London: Harrison & Sons, 1864. 1st Edition. FIRST EDITION, FULL VOLUME OF THE ABSTRACT OF JAMES CLERK MAXWELL’S MOST FAMOUS PAPER DESCRIBING HIS THEORY OF THE ELECTROMECHANICAL FIELD. On October 27th, 1864, Maxwell submitted his abstract to the Proceedings of the Royal Society of London; on that same day, he also submitted the full paper to the Royal Society which he then went on to read before them on the 8th of December 1864. The paper was then published in the 1865 Philosophical Transactions. Maxwell’s influential abstract as well as his more extensive paper to follow demonstrated his theory of light as a form of electricity and introduced for the first time his critically important field equations for electromagnetism. Note that this is not the paragraph long ‘abstract’ of modern-day scientific journals and is instead five pages in length.

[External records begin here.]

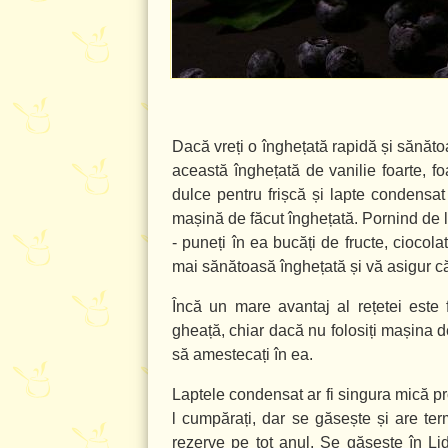
Dacă vreți o înghețată rapidă și sănăto
această înghețată de vanilie foarte, 
dulce pentru frișcă și lapte condensat
mașină de făcut înghețată. Pornind de 
- puneți în ea bucăți de fructe, ciocol
mai sănătoasă înghețată și vă asigur că
Încă un mare avantaj al rețetei este 
gheață, chiar dacă nu folosiți mașina de
să amestecați în ea.
Laptele condensat ar fi singura mică pr
l cumpărați, dar se găsește și are ter
rezerve pe tot anul. Se găsește în Lid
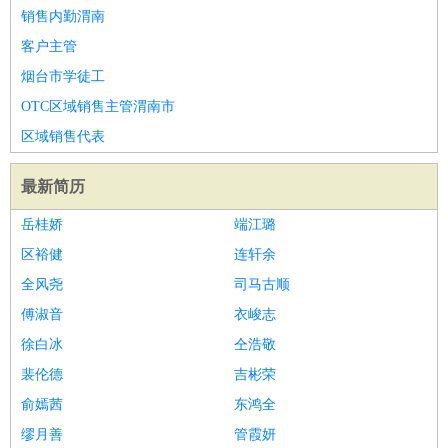
销售内勤渭南
客户主管
烟台市学徒工
OTC区域销售主管渭南市
区域销售代表
最新简历
岳桂娇
端江璐
区裕健
连轩余
全风尧
司马古顺
傅淑音
衣峻志
徐白冰
仝浩敬
裴伦德
吉彬荣
俞嫣茜
东鸿全
缪月善
管霞妍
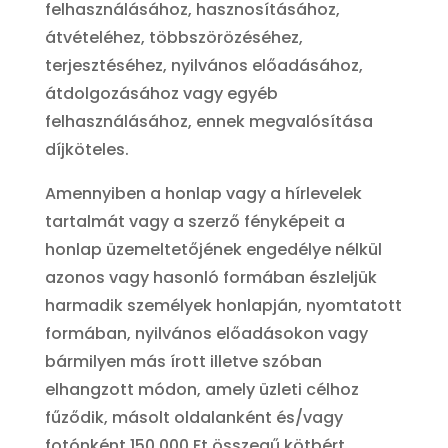
felhasználásához, hasznosításához,
átvételéhez, többszörözéséhez,
terjesztéséhez, nyilvános előadásához,
átdolgozásához vagy egyéb
felhasználásához, ennek megvalósítása
díjköteles.
Amennyiben a honlap vagy a hírlevelek
tartalmát vagy a szerző fényképeit a
honlap üzemeltetőjének engedélye nélkül
azonos vagy hasonló formában észleljük
harmadik személyek honlapján, nyomtatott
formában, nyilvános előadásokon vagy
bármilyen más írott illetve szóban
elhangzott módon, amely üzleti célhoz
fűződik, másolt oldalanként és/vagy
fotónként 150.000 Ft összegű kötbért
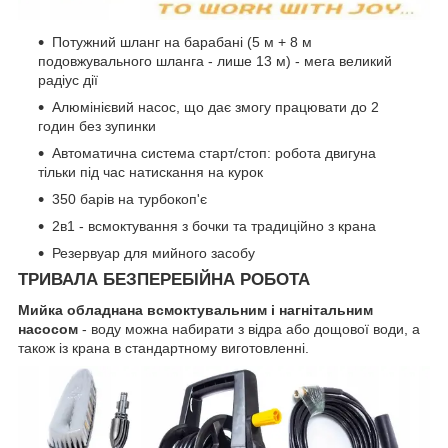
Потужний шланг на барабані (5 м + 8 м
подовжувального шланга - лише 13 м) - мега великий
радіус дії
Алюмінієвий насос, що дає змогу працювати до 2
годин без зупинки
Автоматична система старт/стоп: робота двигуна
тільки під час натискання на курок
350 барів на турбокоп'є
2в1 - всмоктування з бочки та традиційно з крана
Резервуар для мийного засобу
ТРИВАЛА БЕЗПЕРЕБІЙНА РОБОТА
Мийка обладнана всмоктувальним і нагнітальним
насосом
- воду можна набирати з відра або дощової води, а
також із крана в стандартному виготовленні.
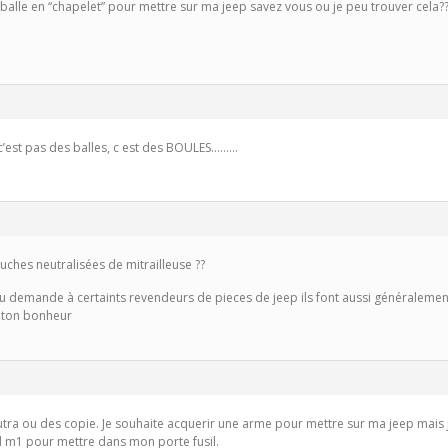
 balle en “chapelet” pour mettre sur ma jeep savez vous ou je peu trouver cela?
 c’est pas des balles, c est des BOULES………
uches neutralisées de mitrailleuse ??
ou demande à certaints revendeurs de pieces de jeep ils font aussi généralement
r ton bonheur
utra ou des copie. Je souhaite acquerir une arme pour mettre sur ma jeep mais 
 m1 pour mettre dans mon porte fusil.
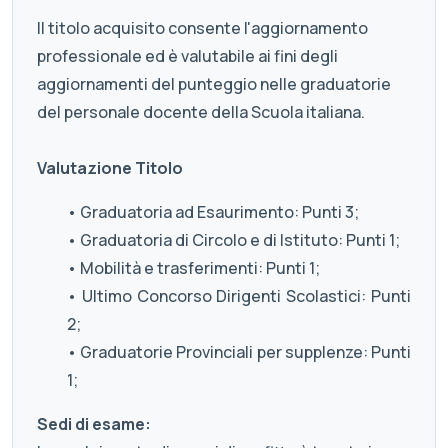
Il titolo acquisito consente l'aggiornamento
professionale ed è valutabile ai fini degli
aggiornamenti del punteggio nelle graduatorie
del personale docente della Scuola italiana.
Valutazione Titolo
• Graduatoria ad Esaurimento: Punti 3;
• Graduatoria di Circolo e di Istituto: Punti 1;
• Mobilità e trasferimenti: Punti 1;
• Ultimo Concorso Dirigenti Scolastici: Punti
2;
• Graduatorie Provinciali per supplenze: Punti
1;
Sedi di esame:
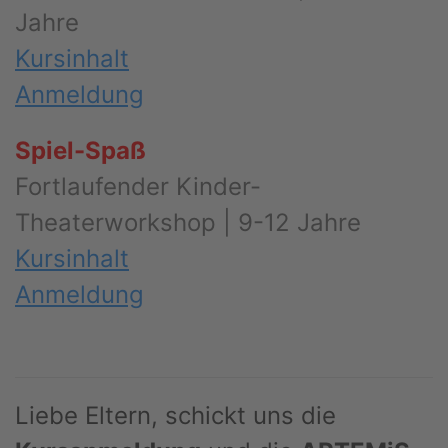
Jahre
Kursinhalt
Anmeldung
Spiel-Spaß
Fortlaufender Kinder-
Theaterworkshop | 9-12 Jahre
Kursinhalt
Anmeldung
Liebe Eltern, schickt uns die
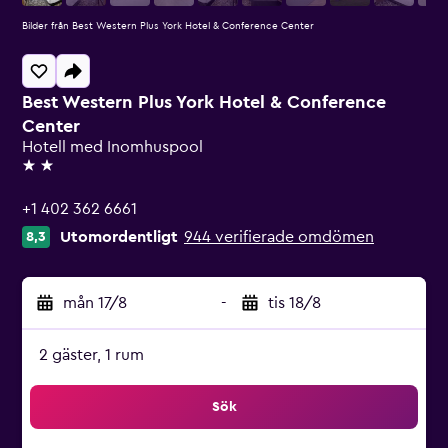
Bilder från Best Western Plus York Hotel & Conference Center
Best Western Plus York Hotel & Conference
Center
Hotell med Inomhuspool
2 stjärnor
+1 402 362 6661
Utomordentligt
944 verifierade omdömen
8,3
mån 17/8
-
tis 18/8
2 gäster, 1 rum
Sök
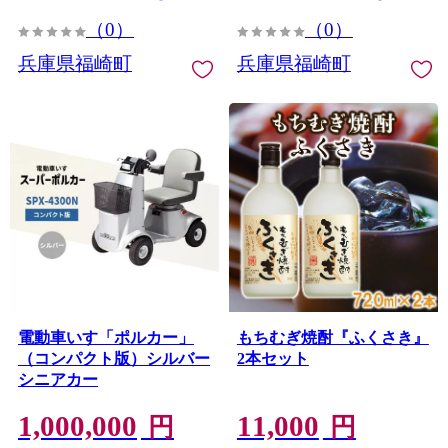
（0）
（0）
兵庫県福崎町
兵庫県福崎町
電動車いす「ポルカー」
もちむぎ焼酎『ふくさき』
（コンパクト版）シルバー
2本セット
シニアカー
1,000,000
11,000
円
円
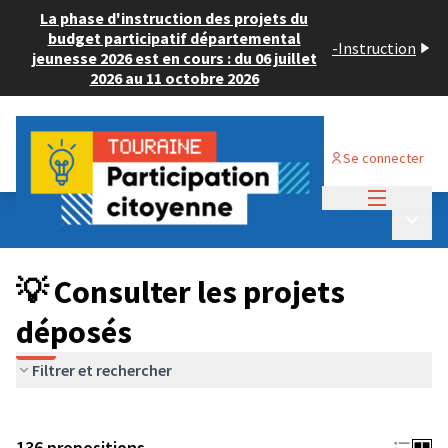
La phase d'instruction des projets du
budget participatif départemental
-
Instruction
jeunesse 2026 est en cours : du 06 juillet
2026 au 11 octobre 2026
Se connecter
Menu princi
Budget Participatif JEUNESSE 2024
/
Menu p
💡 Consulter les projets déposés
💡 Consulter les projets
déposés
Filtrer et rechercher
136 propositions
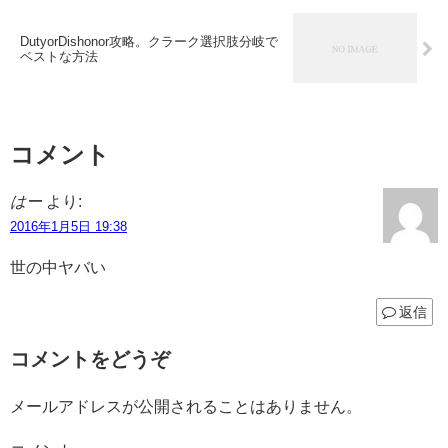
DutyorDishonor攻略。クラーク選択肢分岐で
ベストな方法
コメント
はー
より:
2016年1月5日 19:38
世の中ヤバい
返信
コメントをどうぞ
メールアドレスが公開されることはありません。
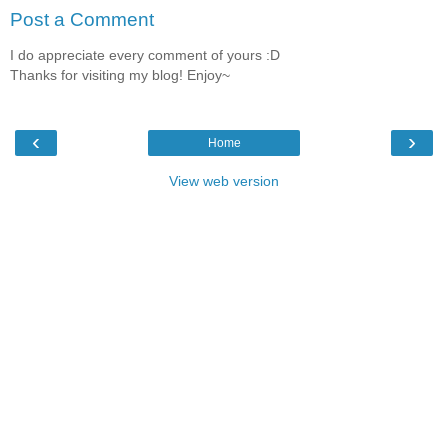
Post a Comment
I do appreciate every comment of yours :D
Thanks for visiting my blog! Enjoy~
‹
›
Home
View web version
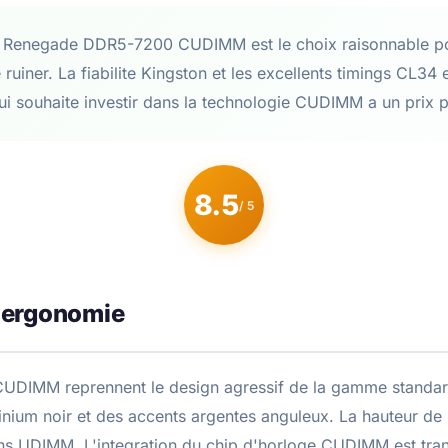
y Renegade DDR5-7200 CUDIMM est le choix raisonnable po
iner. La fiabilite Kingston et les excellents timings CL34 e
ui souhaite investir dans la technologie CUDIMM a un prix p
8.5
/ 5
 ergonomie
UDIMM reprennent le design agressif de la gamme standa
inium noir et des accents argentes anguleux. La hauteur d
ons UDIMM. L'integration du chip d'horloge CUDIMM est tran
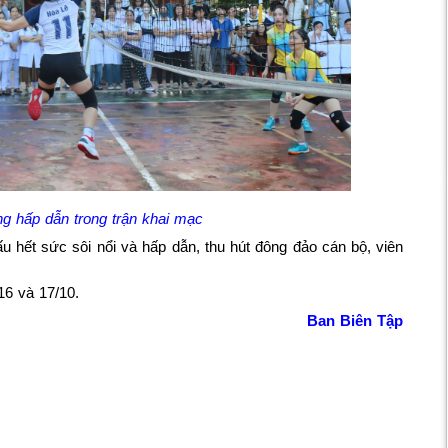
g hấp dẫn trong trận khai mạc
u hết sức sôi nổi và hấp dẫn, thu hút đông đảo cán bộ, viên
16 và 17/10.
Ban Biên Tập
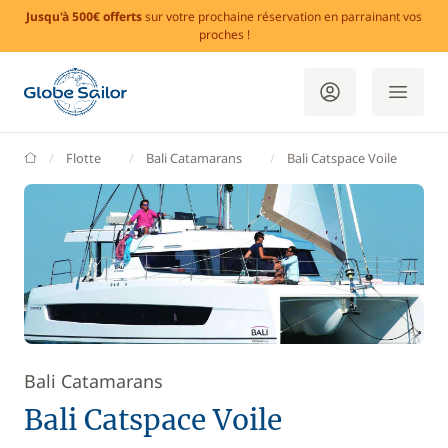
Jusqu'à 500€ offerts
sur votre prochaine réservation en parrainant vos
proches !
GlobeSailor
Flotte
Bali Catamarans
Bali Catspace Voile
Bali Catamarans
Bali Catspace Voile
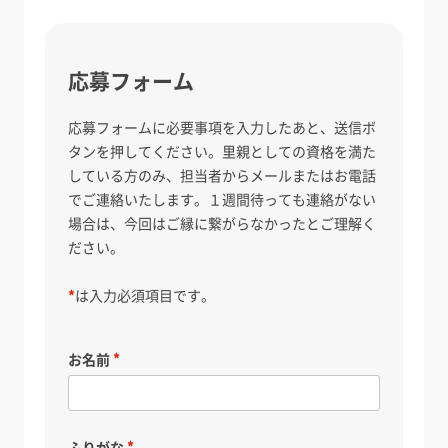
応募フォーム
応募フォームに必要事項を入力したあと、送信ボ
タンを押してください。里親としての資格を満た
している方のみ、担当者からメールまたはお電話
でご連絡いたします。１週間待っても連絡がない
場合は、今回はご縁に繋がらなかったとご理解く
ださい。
*
は入力必須項目です。
お名前
ふりがな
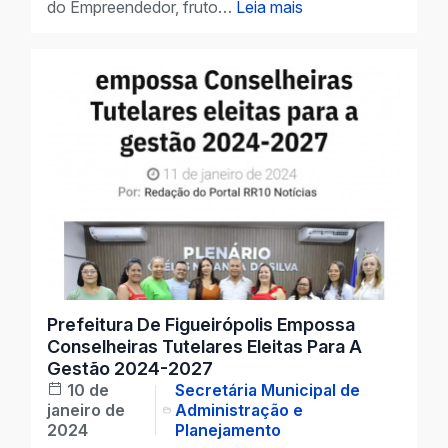
do Empreendedor, fruto…
Leia mais
Prefeitura De Figueirópolis Empossa
Conselheiras Tutelares Eleitas Para A
Gestão 2024-2027
10 de
Secretária Municipal de
janeiro de
Administração e
2024
Planejamento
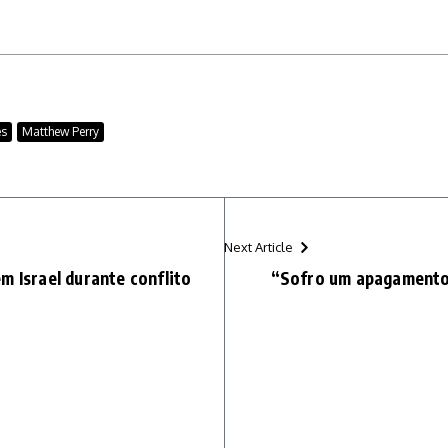
es
Matthew Perry
Next Article
m Israel durante conflito
“Sofro um apagamento,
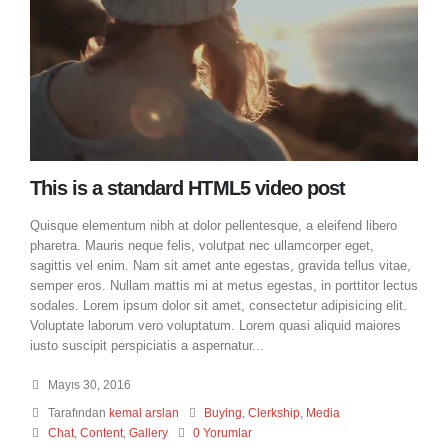
This is a standard HTML5 video post
Quisque elementum nibh at dolor pellentesque, a eleifend libero
pharetra. Mauris neque felis, volutpat nec ullamcorper eget,
sagittis vel enim. Nam sit amet ante egestas, gravida tellus vitae,
semper eros. Nullam mattis mi at metus egestas, in porttitor lectus
sodales. Lorem ipsum dolor sit amet, consectetur adipisicing elit.
Voluptate laborum vero voluptatum. Lorem quasi aliquid maiores
iusto suscipit perspiciatis a aspernatur...
Mayıs 30, 2016
Tarafından
kemal arslan
Buying
,
Clerkship
,
Media
Chat
,
Content
,
Gallery
0 Yorumlar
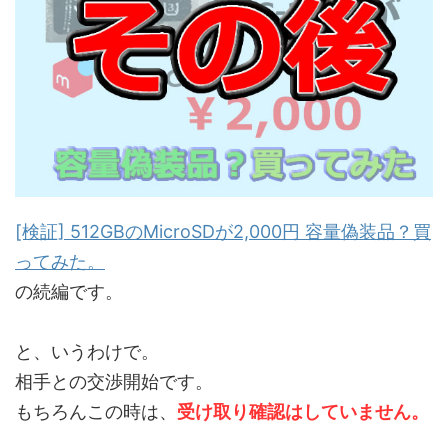
[検証] 512GBのMicroSDが2,000円 容量偽装品？買
ってみた。
の続編です。
と、いうわけで。
相手との交渉開始です。
もちろんこの時は、
受け取り確認はしていません。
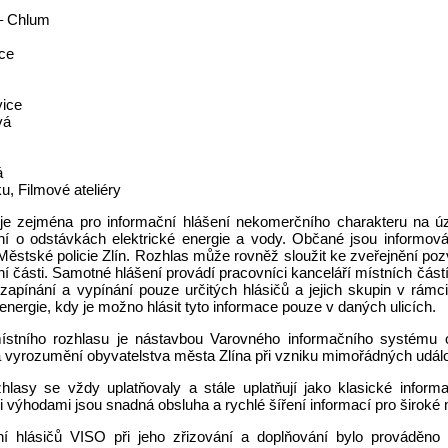
– Chlum
ce
ice
vá
á
u, Filmové ateliéry
je zejména pro informační hlášení nekomerčního charakteru na ú
ní o odstávkách elektrické energie a vody. Občané jsou informová
ěstské policie Zlín. Rozhlas může rovněž sloužit ke zveřejnění poz
í části. Samotné hlášení provádí pracovníci kanceláří místních část
 zapínání a vypínání pouze určitých hlásičů a jejich skupin v rámc
 energie, kdy je možno hlásit tyto informace pouze v daných ulicích.
stního rozhlasu je nástavbou Varovného informačního systému o
 vyrozumění obyvatelstva města Zlína při vzniku mimořádných událos
zhlasy se vždy uplatňovaly a stále uplatňují jako klasické infor
i výhodami jsou snadná obsluha a rychlé šíření informací pro široké
í hlásičů VISO při jeho zřizování a doplňování bylo prováděno n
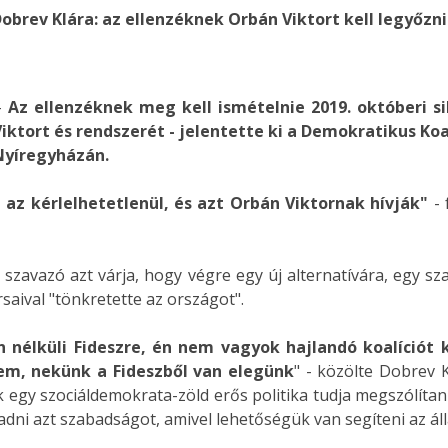
obrev Klára: az ellenzéknek Orbán Viktort kell legyőzn
-
Az ellenzéknek meg kell ismételnie 2019. októberi s
tort és rendszerét - jelentette ki a Demokratikus Koal
Nyíregyházán.
az kérlelhetetlenül, és azt Orbán Viktornak hívják"
- 
lió szavazó azt várja, hogy végre egy új alternatívára, egy
rsaival "tönkretette az országot".
nélküli Fideszre, én nem vagyok hajlandó koalíciót k
sem, nekünk a Fideszből van elegünk
" - közölte Dobrev Kl
sak egy szociáldemokrata-zöld erős politika tudja megszólítan
aadni azt szabadságot, amivel lehetőségük van segíteni az á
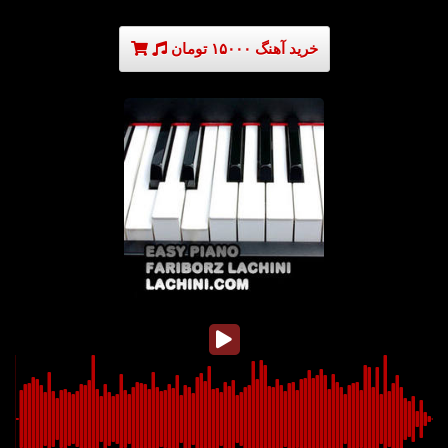
خرید آهنگ ۱۵۰۰۰ تومان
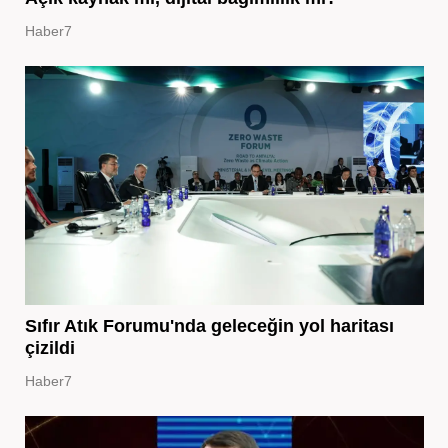
Haber7
Sıfır Atık Forumu'nda geleceğin yol haritası
çizildi
Haber7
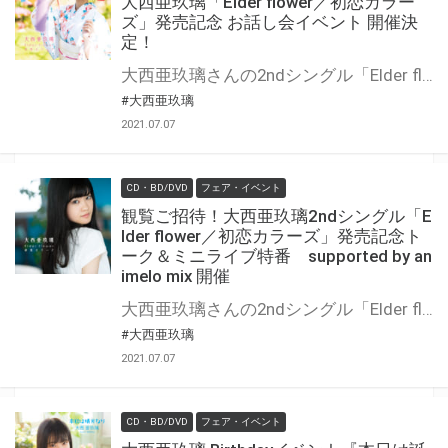
大西亜玖璃「Elder flower／初恋カラー
ズ」発売記念 お話し会イベント 開催決
定！
大西亜玖璃さんの2ndシングル「Elder flower／初恋カラーズ」の発売を記念して、 「お話し会イベント」の開催が決定いたしました！ 対象商品を全額内金にてご予約/ご購入いただいた方に「シリアル付応募用紙」を1枚差し上げます。 ご応募いただいた方のから抽選でイベントにご招待いたします。 奮ってご応募ください！
#大西亜玖璃
2021.07.07
CD・BD/DVD
フェア・イベント
観覧ご招待！大西亜玖璃2ndシングル「E
lder flower／初恋カラーズ」発売記念ト
ーク＆ミニライブ特番 supported by an
imelo mix 開催
大西亜玖璃さんの2ndシングル「Elder flower／初恋カラーズ」の発売を記念して、 トーク&ミニライブ特番が決定！さらに、対象店舗で「Elder flower／初恋カラーズ」を全額内金にてご予約いただいたお客様の中から抽選で60名様を配信会場にご招待いたします！ ※会場ではスタッフ、お客様含め、入場時の消毒、体温の計測、マスク着用の徹底、換気など万全の新型コロナウィルス対策を実施したうえで開催いたします。 また状況によっては、ご招待自体を中止させていただく可能性もございます。 以下注意事項及び、＜本イベントに関しての重要なお知らせ＞を必ずご確認いただき、ご了承いただいた上でご応募をお願いできればと思います。
#大西亜玖璃
2021.07.07
CD・BD/DVD
フェア・イベント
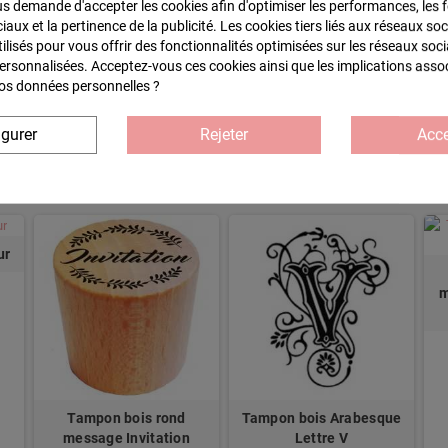
 demande d'accepter les cookies afin d'optimiser les performances, les f
aux et la pertinence de la publicité. Les cookies tiers liés aux réseaux soc
tilisés pour vous offrir des fonctionnalités optimisées sur les réseaux soci
personnalisées. Acceptez-vous ces cookies ainsi que les implications asso
 vos données personnelles ?
igurer
Rejeter
Acce
 :
ur
m
Tampon bois rond
Tampon bois Arabesque
message Invitation
Lettre V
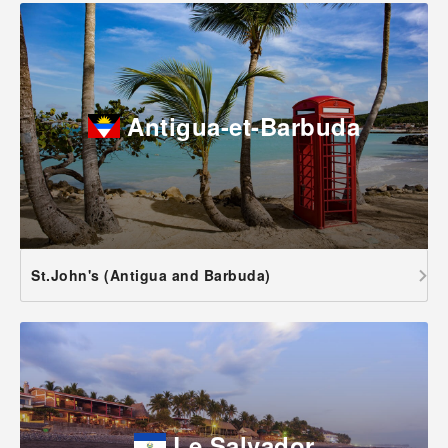
Antigua-et-Barbuda
St.John's (Antigua and Barbuda)
Le Salvador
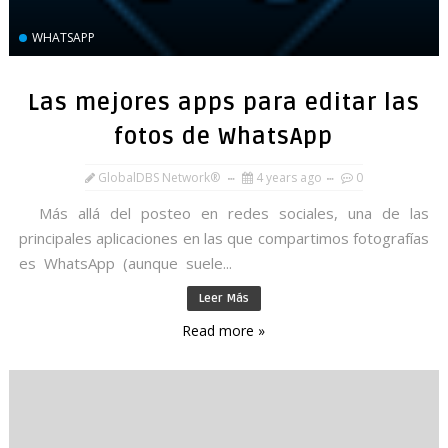
WHATSAPP
Las mejores apps para editar las
fotos de WhatsApp
GlobalDBS Network®
4 years ago
0
Más allá del posteo en redes sociales, una de las
principales aplicaciones en las que compartimos fotografías
es WhatsApp (aunque suele...
Leer Más
Read more »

“Faraday had both derived electricity from magnetism and obtained magnetism from electricity; in 1845 he had also shown how electricity could act upon light… But Faraday was a conceptual, not a mathematical thinker… Maxwell, who may well be judged the greatest theoretical physicist of the nineteenth century, was happy to acknowledge his debt to Faraday; for what he did was to construct a mathematical theory of the field…” (Printing and the Mind of Man, 355).
Between 1861 and 1863, Maxwell’s experimentation had led him to “a link of a purely phenomenological kind between electromagnetic quantities and the velocity of light” (Dictionary of Scientific Biography, IX, 209). “The subject remained one of Maxwell’s chief preoccupations until 1864, when [in the abstract offered here and the full paper later published, he presented his] dynamical theory of the field (PMM).
In Maxwell’s theory, the consideration of ‘mechanical models’ representing the interplay and movement of electromagnetic forces on the field, which [he] had pursued in earlier papers, was abandoned: the developed field-theory, expressed in twenty equations, was purely and elegantly mathematical. It was one of its consequences that an electromagnetic disturbance, or wave, should travel through space with the speed of light, a circumstance impelling Maxwell to define light as an electromagnetic phenomenon” (Printing and the Mind of Man, 355).
The abstract offered here [and the paper to follow] “clinched matters. It provided a new theoretical framework for the subject, based on experiment and a few general dynamical principles, from which the propagation of electromagnetic waves through space followed without any special assumptions about molecular vortices or the forces between electric particles” (DSB 210).
“One scientific epoch ended and another began with James Clerk Maxwell” (Albert Einstein). Item #1177
CONDITION & DETAILS: London: Harrison & Sons. Complete. 4to. 8.75 x 5.5 inches. , ix, , 4. Stamp on title, first page of table of contents and verso; no exterior. In text illustrations throughout. Handsomely rebound in in half-calf over marbled paper boards; 5 gilt-ruled bands at the spine with compartments gilt-tooled and the title, etc. in gilt as well. Very tightly and solidly bound. Clean and bright inside and out. Fine condition.